▸ **Listed records**
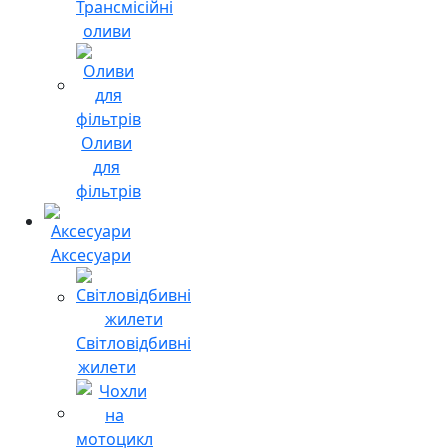
Трансмісійні
оливи
Оливи
для
фільтрів
Аксесуари
Світловідбивні
жилети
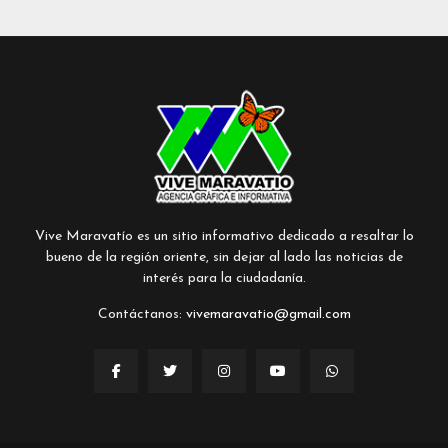
Vive Maravatío es un sitio informativo dedicado a resaltar lo
bueno de la región oriente, sin dejar al lado las noticias de
interés para la ciudadanía.
Contáctanos:
vivemaravatio@gmail.com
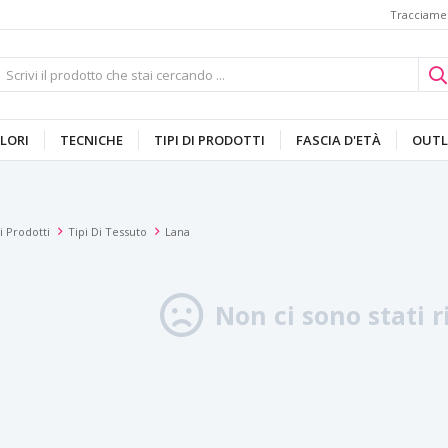
Tracciamen
LORI
TECNICHE
TIPI DI PRODOTTI
FASCIA D'ETÀ
OUTL
i Prodotti
Tipi Di Tessuto
Lana
Non ci sono stati ri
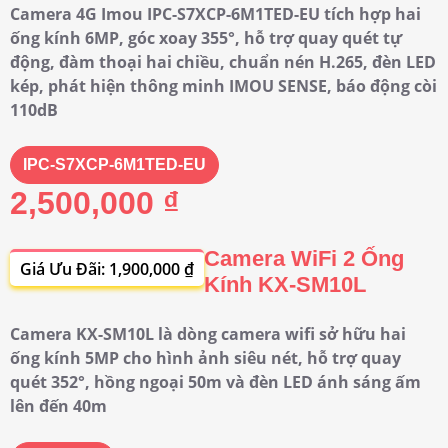
Camera 4G Imou IPC-S7XCP-6M1TED-EU tích hợp hai
ống kính 6MP, góc xoay 355°, hỗ trợ quay quét tự
động, đàm thoại hai chiều, chuẩn nén H.265, đèn LED
kép, phát hiện thông minh IMOU SENSE, báo động còi
110dB
IPC-S7XCP-6M1TED-EU
2,500,000 ₫
Camera WiFi 2 Ống
Giá Ưu Đãi: 1,900,000 ₫
Kính KX-SM10L
Camera KX-SM10L là dòng camera wifi sở hữu hai
ống kính 5MP cho hình ảnh siêu nét, hỗ trợ quay
quét 352°, hồng ngoại 50m và đèn LED ánh sáng ấm
lên đến 40m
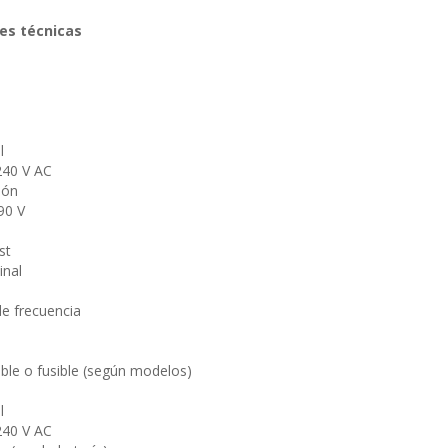
es técnicas
l
240 V AC
ión
90 V
st
inal
e frecuencia
le o fusible (según modelos)
l
240 V AC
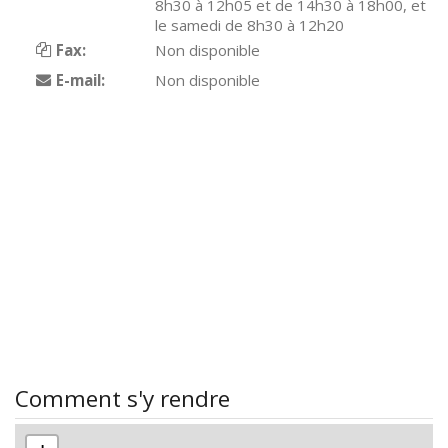
8h30 à 12h05 et de 14h30 à 18h00, et
le samedi de 8h30 à 12h20
Fax:
Non disponible
E-mail:
Non disponible
Comment s'y rendre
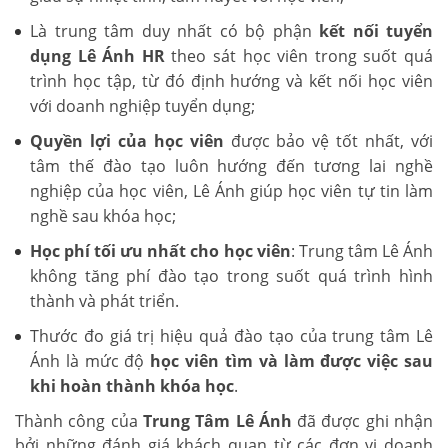
Là trung tâm duy nhất có bộ phận
kết nối tuyển
dụng Lê Ánh HR
theo sát học viên trong suốt quá
trình học tập, từ đó định hướng và kết nối học viên
với doanh nghiệp tuyển dụng;
Quyền lợi của học viên
được bảo vệ tốt nhất, với
tâm thế đào tạo luôn hướng đến tương lai nghề
nghiệp của học viên, Lê Ánh giúp học viên tự tin làm
nghề sau khóa học;
Học phí tối ưu nhất cho học viên
: Trung tâm Lê Ánh
không tăng phí đào tạo trong suốt quá trình hình
thành và phát triển.
Thước đo giá trị hiệu quả đào tạo của trung tâm Lê
Ánh là mức độ
học viên tìm và làm được việc sau
khi hoàn thành khóa học
.
Thành công của
Trung Tâm Lê Ánh
đã được ghi nhận
bởi những đánh giá khách quan từ các đơn vị doanh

▸ **Assigned task**
Reproduce every line above as written, skipping pictures.

▸ **Result of this exercise**
Трансмісійні
оливи
Оливи
для
фільтрів
Аксесуари
Світловідбивні
жилети
Vive Maravatío es un sitio informativo dedicado a resaltar lo
bueno de la región oriente, sin dejar al lado las noticias de
interés para la ciudadanía.
Contáctanos:
vivemaravatio@gmail.com
Tracciamen
LORI
TECNICHE
TIPI DI PRODOTTI
FASCIA D'ETÀ
OUTL
i Prodotti
Tipi Di Tessuto
Lana
Non ci sono stati ri
Camera 4G Imou IPC-S7XCP-6M1TED-EU tích hợp hai
ống kính 6MP, góc xoay 355°, hỗ trợ quay quét tự
động, đàm thoại hai chiều, chuẩn nén H.265, đèn LED
kép, phát hiện thông minh IMOU SENSE, báo động còi
110dB
IPC-S7XCP-6M1TED-EU
2,500,000 ₫
Camera WiFi 2 Ống
Giá Ưu Đãi: 1,900,000 ₫
Kính KX-SM10L
Camera KX-SM10L là dòng camera wifi sở hữu hai
ống kính 5MP cho hình ảnh siêu nét, hỗ trợ quay
quét 352°, hồng ngoại 50m và đèn LED ánh sáng ấm
lên đến 40m
es técnicas
l
240 V AC
ión
90 V
st
inal
e frecuencia
le o fusible (según modelos)
l
240 V AC
8h30 à 12h05 et de 14h30 à 18h00, et
le samedi de 8h30 à 12h20
Fax:
Non disponible
E-mail:
Non disponible
Comment s'y rendre
Là trung tâm duy nhất có bộ phận
kết nối tuyển
dụng Lê Ánh HR
theo sát học viên trong suốt quá
trình học tập, từ đó định hướng và kết nối học viên
với doanh nghiệp tuyển dụng;
Quyền lợi của học viên
được bảo vệ tốt nhất, với
tâm thế đào tạo luôn hướng đến tương lai nghề
nghiệp của học viên, Lê Ánh giúp học viên tự tin làm
nghề sau khóa học;
Học phí tối ưu nhất cho học viên
: Trung tâm Lê Ánh
không tăng phí đào tạo trong suốt quá trình hình
thành và phát triển.
Thước đo giá trị hiệu quả đào tạo của trung tâm Lê
Ánh là mức độ
học viên tìm và làm được việc sau
khi hoàn thành khóa học
.
Thành công của
Trung Tâm Lê Ánh
đã được ghi nhận
bởi những đánh giá khách quan từ các đơn vị doanh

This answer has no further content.